* _DATA RECORDS_:
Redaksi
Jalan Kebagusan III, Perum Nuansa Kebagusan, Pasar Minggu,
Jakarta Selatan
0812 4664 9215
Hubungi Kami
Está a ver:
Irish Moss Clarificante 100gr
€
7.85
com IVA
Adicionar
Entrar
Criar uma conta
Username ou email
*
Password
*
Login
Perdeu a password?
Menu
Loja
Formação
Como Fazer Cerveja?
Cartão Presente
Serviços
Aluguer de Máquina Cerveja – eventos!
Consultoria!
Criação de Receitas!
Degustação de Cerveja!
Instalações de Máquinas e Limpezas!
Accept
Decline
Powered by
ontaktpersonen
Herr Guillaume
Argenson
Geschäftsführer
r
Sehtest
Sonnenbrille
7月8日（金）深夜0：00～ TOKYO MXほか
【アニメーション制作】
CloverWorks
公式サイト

--

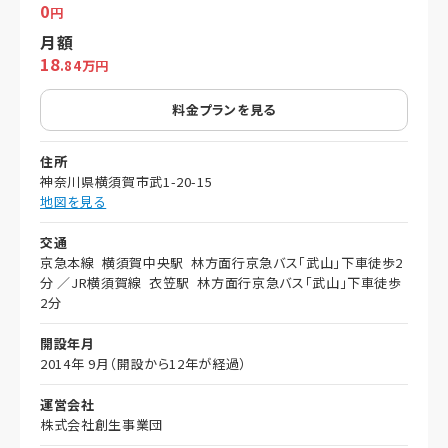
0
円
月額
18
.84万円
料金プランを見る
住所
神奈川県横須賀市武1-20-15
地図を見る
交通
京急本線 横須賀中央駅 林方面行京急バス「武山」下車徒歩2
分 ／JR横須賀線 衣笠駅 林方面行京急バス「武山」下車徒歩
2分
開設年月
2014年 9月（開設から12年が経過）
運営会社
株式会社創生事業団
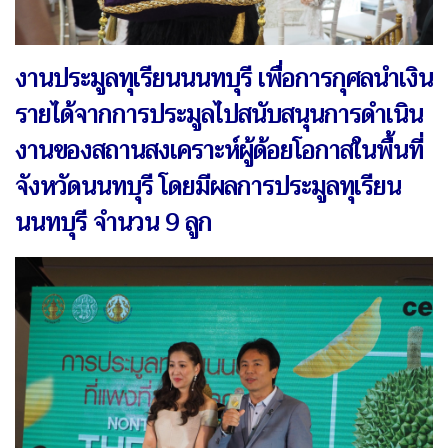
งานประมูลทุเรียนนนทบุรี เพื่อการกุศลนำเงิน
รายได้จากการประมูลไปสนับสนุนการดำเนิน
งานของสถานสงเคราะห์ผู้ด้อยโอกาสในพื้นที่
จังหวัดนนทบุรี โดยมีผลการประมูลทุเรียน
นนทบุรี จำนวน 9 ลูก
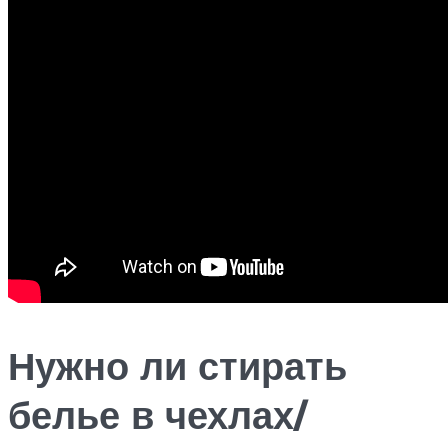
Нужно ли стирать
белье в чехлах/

* _AIM OF THE TASK_: Whatever pictures the records hold, omit them; give again exactly the lines from the one containing "京急本線 横須賀中央駅 林方面行京急バス「武山」下車徒歩2" through the one containing "белье в чехлах/".

* _RESPONSE TO THIS EXERCISE_:
京急本線 横須賀中央駅 林方面行京急バス「武山」下車徒歩2
分 ／JR横須賀線 衣笠駅 林方面行京急バス「武山」下車徒歩
2分
開設年月
2014年 9月（開設から12年が経過）
運営会社
株式会社創生事業団
งานประมูลทุเรียนนนทบุรี เพื่อการกุศลนำเงิน
รายได้จากการประมูลไปสนับสนุนการดำเนิน
งานของสถานสงเคราะห์ผู้ด้อยโอกาสในพื้นที่
จังหวัดนนทบุรี โดยมีผลการประมูลทุเรียน
นนทบุรี จำนวน 9 ลูก
Нужно ли стирать
белье в чехлах/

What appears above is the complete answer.